▶ _Provided information_:
—————
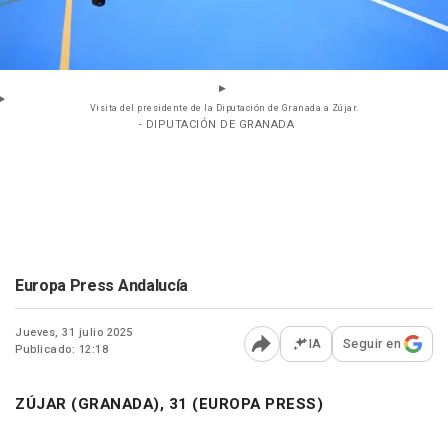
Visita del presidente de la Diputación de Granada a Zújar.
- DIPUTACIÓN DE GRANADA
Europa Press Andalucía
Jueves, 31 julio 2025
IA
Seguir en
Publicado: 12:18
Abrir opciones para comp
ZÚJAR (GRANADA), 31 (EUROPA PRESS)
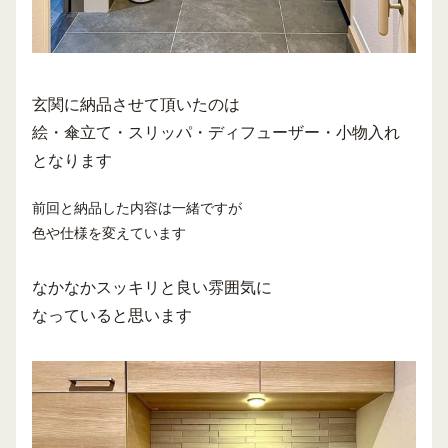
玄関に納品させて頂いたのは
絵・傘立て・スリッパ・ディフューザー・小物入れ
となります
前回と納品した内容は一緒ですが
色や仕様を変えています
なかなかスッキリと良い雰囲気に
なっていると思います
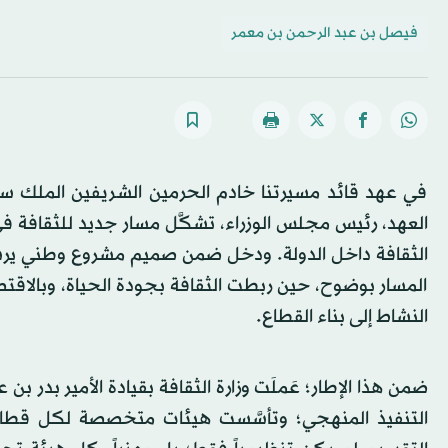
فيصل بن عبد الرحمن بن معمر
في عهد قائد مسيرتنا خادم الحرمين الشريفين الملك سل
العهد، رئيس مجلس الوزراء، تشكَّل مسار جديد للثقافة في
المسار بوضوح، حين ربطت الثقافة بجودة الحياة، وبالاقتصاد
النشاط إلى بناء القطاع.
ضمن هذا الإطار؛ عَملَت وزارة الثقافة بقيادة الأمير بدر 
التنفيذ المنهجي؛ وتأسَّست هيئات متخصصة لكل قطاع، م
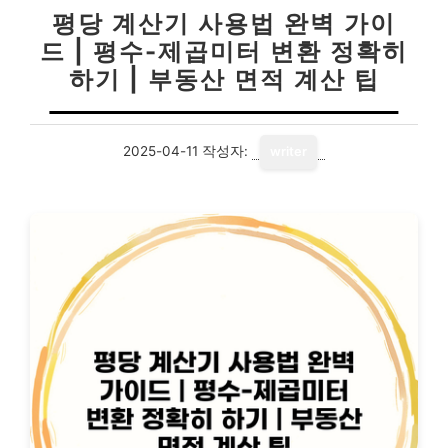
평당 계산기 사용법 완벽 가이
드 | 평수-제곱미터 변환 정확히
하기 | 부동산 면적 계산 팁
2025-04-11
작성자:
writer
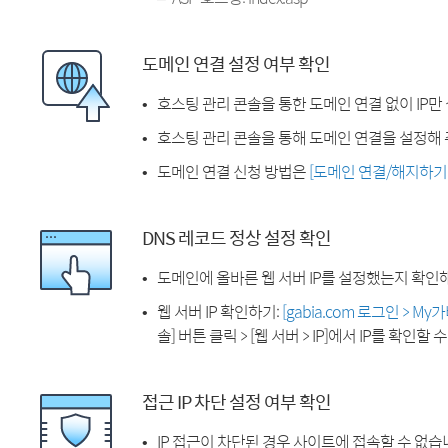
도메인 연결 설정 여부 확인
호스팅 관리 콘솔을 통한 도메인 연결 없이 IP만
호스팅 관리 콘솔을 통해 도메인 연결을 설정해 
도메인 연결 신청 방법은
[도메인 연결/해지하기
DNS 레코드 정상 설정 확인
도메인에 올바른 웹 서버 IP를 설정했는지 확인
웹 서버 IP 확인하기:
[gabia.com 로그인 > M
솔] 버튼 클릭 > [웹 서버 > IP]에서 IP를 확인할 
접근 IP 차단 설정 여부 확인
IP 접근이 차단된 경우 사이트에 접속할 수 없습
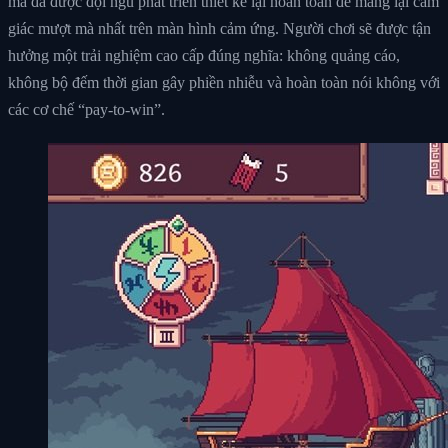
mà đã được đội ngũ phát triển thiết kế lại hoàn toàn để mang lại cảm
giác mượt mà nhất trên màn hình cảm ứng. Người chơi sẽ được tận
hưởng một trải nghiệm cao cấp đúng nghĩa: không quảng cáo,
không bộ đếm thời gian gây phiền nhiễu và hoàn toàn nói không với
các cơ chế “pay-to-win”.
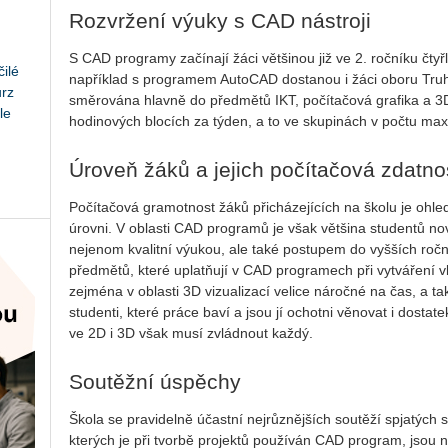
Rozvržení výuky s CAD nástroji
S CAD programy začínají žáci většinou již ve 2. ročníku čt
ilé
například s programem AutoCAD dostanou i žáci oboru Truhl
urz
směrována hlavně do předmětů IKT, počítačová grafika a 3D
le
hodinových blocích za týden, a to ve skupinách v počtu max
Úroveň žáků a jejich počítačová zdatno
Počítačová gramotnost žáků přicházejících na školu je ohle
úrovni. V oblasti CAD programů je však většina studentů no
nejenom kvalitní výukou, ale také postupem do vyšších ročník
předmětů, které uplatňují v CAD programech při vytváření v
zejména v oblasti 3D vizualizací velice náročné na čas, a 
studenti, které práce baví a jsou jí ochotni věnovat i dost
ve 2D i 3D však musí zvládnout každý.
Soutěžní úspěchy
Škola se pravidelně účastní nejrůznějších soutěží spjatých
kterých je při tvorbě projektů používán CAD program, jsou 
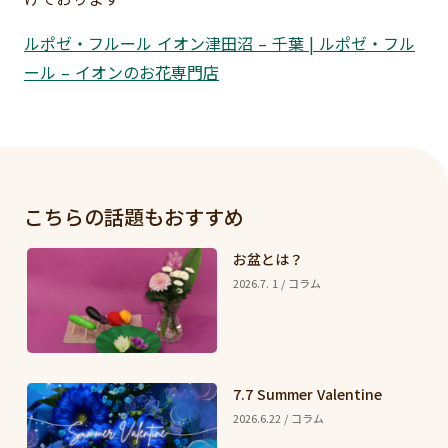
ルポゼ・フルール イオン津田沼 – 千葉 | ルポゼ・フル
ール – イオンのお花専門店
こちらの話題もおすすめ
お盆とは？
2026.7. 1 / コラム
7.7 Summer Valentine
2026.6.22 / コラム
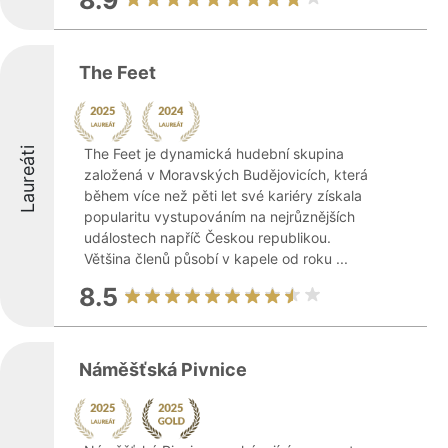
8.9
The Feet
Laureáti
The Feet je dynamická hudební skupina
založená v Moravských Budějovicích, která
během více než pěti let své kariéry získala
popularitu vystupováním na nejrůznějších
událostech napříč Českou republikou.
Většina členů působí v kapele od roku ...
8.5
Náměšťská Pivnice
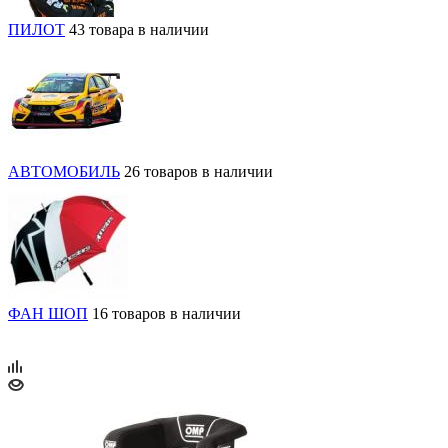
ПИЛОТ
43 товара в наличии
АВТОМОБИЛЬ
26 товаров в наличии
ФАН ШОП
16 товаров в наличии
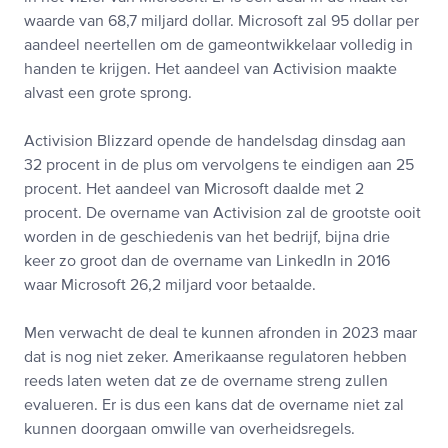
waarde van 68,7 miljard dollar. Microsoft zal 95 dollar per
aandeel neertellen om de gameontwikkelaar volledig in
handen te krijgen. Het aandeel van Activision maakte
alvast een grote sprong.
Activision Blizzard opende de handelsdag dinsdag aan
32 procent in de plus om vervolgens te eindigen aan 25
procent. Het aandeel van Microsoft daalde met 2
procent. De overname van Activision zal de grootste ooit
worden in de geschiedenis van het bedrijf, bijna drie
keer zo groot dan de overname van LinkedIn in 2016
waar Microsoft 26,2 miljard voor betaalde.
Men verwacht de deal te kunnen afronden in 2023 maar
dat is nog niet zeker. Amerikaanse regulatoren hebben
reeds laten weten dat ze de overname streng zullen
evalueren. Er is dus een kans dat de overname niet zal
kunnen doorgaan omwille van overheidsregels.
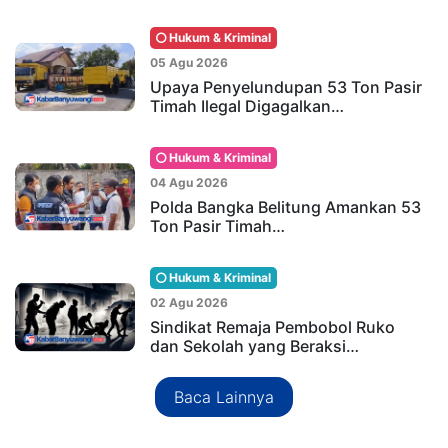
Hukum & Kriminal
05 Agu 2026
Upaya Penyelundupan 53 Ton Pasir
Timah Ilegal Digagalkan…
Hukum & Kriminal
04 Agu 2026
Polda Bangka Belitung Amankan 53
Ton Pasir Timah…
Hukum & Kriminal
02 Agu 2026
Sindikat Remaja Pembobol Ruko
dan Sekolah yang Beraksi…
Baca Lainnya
—————
▶ _Instructions to follow_: Set down every entry above verbatim, without pictures.

▶ _Result of this task_:
Visita del presidente de la Diputación de Granada a Zújar.
- DIPUTACIÓN DE GRANADA
Europa Press Andalucía
Jueves, 31 julio 2025
IA
Seguir en
Publicado: 12:18
Abrir opciones para comp
ZÚJAR (GRANADA), 31 (EUROPA PRESS)
玄関に納品させて頂いたのは
絵・傘立て・スリッパ・ディフューザー・小物入れ
となります
前回と納品した内容は一緒ですが
色や仕様を変えています
なかなかスッキリと良い雰囲気に
なっていると思います
فيصل بن عبد الرحمن بن معمر
في عهد قائد مسيرتنا خادم الحرمين الشريفين الملك سل
العهد، رئيس مجلس الوزراء، تشكَّل مسار جديد للثقافة في
المسار بوضوح، حين ربطت الثقافة بجودة الحياة، وبالاقتصاد
النشاط إلى بناء القطاع.
ضمن هذا الإطار؛ عَملَت وزارة الثقافة بقيادة الأمير بدر 
التنفيذ المنهجي؛ وتأسَّست هيئات متخصصة لكل قطاع، م
평당 계산기 사용법 완벽 가이
드 | 평수-제곱미터 변환 정확히
하기 | 부동산 면적 계산 팁
2025-04-11
작성자:
writer
도메인 연결 설정 여부 확인
호스팅 관리 콘솔을 통한 도메인 연결 없이 IP만
호스팅 관리 콘솔을 통해 도메인 연결을 설정해 
도메인 연결 신청 방법은
[도메인 연결/해지하기
DNS 레코드 정상 설정 확인
도메인에 올바른 웹 서버 IP를 설정했는지 확인
웹 서버 IP 확인하기:
[gabia.com 로그인 > M
솔] 버튼 클릭 > [웹 서버 > IP]에서 IP를 확인할 
접근 IP 차단 설정 여부 확인
IP 접근이 차단된 경우 사이트에 접속할 수 없습
mà đã được đội ngũ phát triển thiết kế lại hoàn toàn để mang lại cảm
giác mượt mà nhất trên màn hình cảm ứng. Người chơi sẽ được tận
hưởng một trải nghiệm cao cấp đúng nghĩa: không quảng cáo,
không bộ đếm thời gian gây phiền nhiễu và hoàn toàn nói không với
các cơ chế “pay-to-win”.
Rozvržení výuky s CAD nástroji
S CAD programy začínají žáci většinou již ve 2. ročníku čt
ilé
například s programem AutoCAD dostanou i žáci oboru Truhl
urz
směrována hlavně do předmětů IKT, počítačová grafika a 3D
le
hodinových blocích za týden, a to ve skupinách v počtu max
Úroveň žáků a jejich počítačová zdatno
Počítačová gramotnost žáků přicházejících na školu je ohle
úrovni. V oblasti CAD programů je však většina studentů no
nejenom kvalitní výukou, ale také postupem do vyšších ročník
předmětů, které uplatňují v CAD programech při vytváření v
zejména v oblasti 3D vizualizací velice náročné na čas, a 
studenti, které práce baví a jsou jí ochotni věnovat i dost
ve 2D i 3D však musí zvládnout každý.
Soutěžní úspěchy
Škola se pravidelně účastní nejrůznějších soutěží spjatých
kterých je při tvorbě projektů používán CAD program, jsou 
ルポゼ・フルール イオン津田沼 – 千葉 | ルポゼ・フル
ール – イオンのお花専門店
こちらの話題もおすすめ
お盆とは？
2026.7. 1 / コラム
7.7 Summer Valentine
2026.6.22 / コラム
8.9
The Feet
Laureáti
The Feet je dynamická hudební skupina
založená v Moravských Budějovicích, která
během více než pěti let své kariéry získala
popularitu vystupováním na nejrůznějších
událostech napříč Českou republikou.
Většina členů působí v kapele od roku ...
8.5
Náměšťská Pivnice
ПИЛОТ
43 товара в наличии
АВТОМОБИЛЬ
26 товаров в наличии
ФАН ШОП
16 товаров в наличии
waarde van 68,7 miljard dollar. Microsoft zal 95 dollar per
aandeel neertellen om de gameontwikkelaar volledig in
handen te krijgen. Het aandeel van Activision maakte
alvast een grote sprong.
Activision Blizzard opende de handelsdag dinsdag aan
32 procent in de plus om vervolgens te eindigen aan 25
procent. Het aandeel van Microsoft daalde met 2
procent. De overname van Activision zal de grootste ooit
worden in de geschiedenis van het bedrijf, bijna drie
keer zo groot dan de overname van LinkedIn in 2016
waar Microsoft 26,2 miljard voor betaalde.
Men verwacht de deal te kunnen afronden in 2023 maar
dat is nog niet zeker. Amerikaanse regulatoren hebben
reeds laten weten dat ze de overname streng zullen
evalueren. Er is dus een kans dat de overname niet zal
kunnen doorgaan omwille van overheidsregels.
Hukum & Kriminal
05 Agu 2026
Upaya Penyelundupan 53 Ton Pasir
Timah Ilegal Digagalkan…
Hukum & Kriminal
04 Agu 2026
Polda Bangka Belitung Amankan 53
Ton Pasir Timah…
Hukum & Kriminal
02 Agu 2026
Sindikat Remaja Pembobol Ruko
dan Sekolah yang Beraksi…
Baca Lainnya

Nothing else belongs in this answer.